Sorta like Lou Reed’s Metal Machine Music, Pat Metheny and Ornette Coleman’s Song X has long been a strange attractor for all sorts of hyperbole, rumor-mongering and dismissal. Yeah, Song X was nothing but a slap in Geffen’s face (despite it being Pat’s first release on that label) or … it’s the best thing Pat has ever recorded.

Oh, by the way, it’s the worst too.

Sure, depending on your point of view, this may very well be the worst thing he’s ever done (though I suppose that if you’re in that camp then you’ve never even listened to either Zero Tolerance For Silence, or The Sign Of 4, both of which are far ‘worse’). If you’re only into the softer Brazilian-inflected material or the more straight-ahead jazz stuff then I can see how Song X might be tough to deal with. But hey, if you’ve been to any of the Metheny Group shows you should be well aware that Pat is fond of making the occasional blasphemous noise. Did you take your bathroom break during “Scrap Metal?” Shame on you.

Well, in a move that will surely have a negative impact on my wallet, Nonesuch Records has begun to reissue a pile of the Metheny back-catalog. They started with perhaps the most unique record in Pat’s discography: Song X, in 2010. A collaboration with free jazz pioneer Ornette Coleman, this record just about blew the top of my head off on first listen back in 1985. In the liner notes from this 20th anniversary edition, Pat relates:

At the time of our collaboration on this project, Ornette and I spent a lot of time discussing our goals for what we wanted to accomplish in it. One theme that kept coming up was to try to make a record that was unlike anything that had been done before. Even at the time, it seemed like it was a record that stood apart. This twentieth-anniversary edition of the record feels like an improvement and reveals a more complete picture of our efforts.

Yes, this record is unlike any other. Added to Pat and Ornette’s melodic shell game is the stellar rhythm section of the great Charlie Haden on bass and Jack DeJohnnette on drums. Tweaking the rhythmic madness is Ornette’s son Denardo on drums and percussion.

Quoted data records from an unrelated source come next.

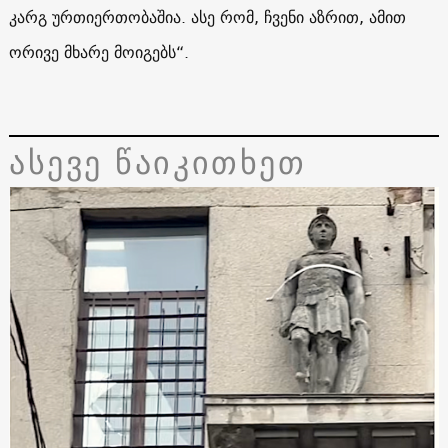
კარგ ურთიერთობაშია. ასე რომ, ჩვენი აზრით, ამით
ორივე მხარე მოიგებს“.
ასევე წაიკითხეთ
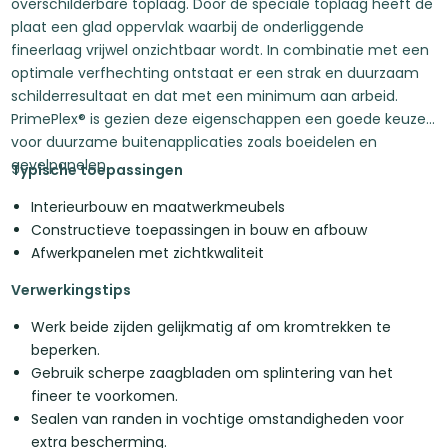
overschilderbare toplaag. Door de speciale toplaag heeft de
plaat een glad oppervlak waarbij de onderliggende
fineerlaag vrijwel onzichtbaar wordt. In combinatie met een
optimale verfhechting ontstaat er een strak en duurzaam
schilderresultaat en dat met een minimum aan arbeid.
PrimePlex® is gezien deze eigenschappen een goede keuze
voor duurzame buitenapplicaties zoals boeidelen en
gevelpanelen.
Typische toepassingen
Interieurbouw en maatwerkmeubels
Constructieve toepassingen in bouw en afbouw
Afwerkpanelen met zichtkwaliteit
Verwerkingstips
Werk beide zijden gelijkmatig af om kromtrekken te
beperken.
Gebruik scherpe zaagbladen om splintering van het
fineer te voorkomen.
Sealen van randen in vochtige omstandigheden voor
extra bescherming.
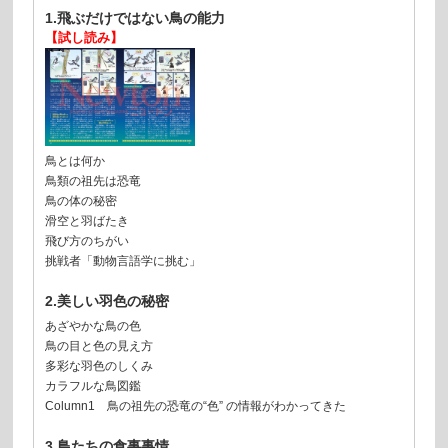
1.飛ぶだけではない鳥の能力
【試し読み】
鳥とは何か
鳥類の祖先は恐竜
鳥の体の秘密
滑空と羽ばたき
飛び方のちがい
挑戦者「動物言語学に挑む」
2.美しい羽色の秘密
あざやかな鳥の色
鳥の目と色の見え方
多彩な羽色のしくみ
カラフルな鳥図鑑
Column1 鳥の祖先の恐竜の“色” の情報がわかってきた
3.鳥たちの食事事情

Part of what makes Ornette’s projects so tough to categorize is the very fluid yet somehow unpredictable nature of ‘harmolodic’ improvisation. Unlike ‘normal’ jazz improv, where players fit lines into the harmonic structure provided by a set of chord changes, harmolodic improvisation can key off of any piece of the developing composition: a snippet of melody, a chord, a rhythm. But wait! There’s more!! Each player may choose his own aspect to play off of. It’s a kind of collective improvisation that can yield stunning results. I’ve witnessed bands (including Ornette’s) doing this in a live setting. At points tension builds as you begin as you begin to wonder if the group is ‘lost.’ Then, triggered by who knows what (of course somebody does, just not me), everybody veers off in a different direction. It’s exhilarating for both performer and audience.

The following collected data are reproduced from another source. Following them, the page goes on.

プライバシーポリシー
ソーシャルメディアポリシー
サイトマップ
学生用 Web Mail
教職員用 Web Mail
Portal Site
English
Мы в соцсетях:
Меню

Longtime fans of Song X were no doubt thrilled to hear the six new compositions presented at the beginning of the program: “Police People,” “All Of Us,” “The Good Life,” “Word From Bird,” “Compute” and “The Veil.” It’s great stuff … and, unlike other “bonus tracks” releases, the material seems right at home from the first listen. What’s amazing about Song X is that even twenty years after its release date it still sounded absolutely vital.

A word of warning to the adventurous first-time listener: this is some pretty challenging air molecule wiggling. If you’ve heard nothing stronger than Kind Of Blue or Coltrane’s A Love Supreme then you’d best brace yourself. If you can get a handle on what’s going on during the opening track then move (cautiously!) on to one of the most fun and invigorating freakouts ever recorded: “Endangered Species.” It’s 13 minutes and 38 seconds of pure joyous musical spasms. Fear not though, because if you push through the slightly less chaotic “Video Games” you will be rewarded with one of Ornette’s most beautiful melodies in the ballad “Kathelin Gray.”

I’ll leave the rest of the recording as an exercise to the musically fearless. It’d be great to have a few new pioneers take the plunge.

Wow, I haven’t had this much listening fun in years. Twenty, to be exact.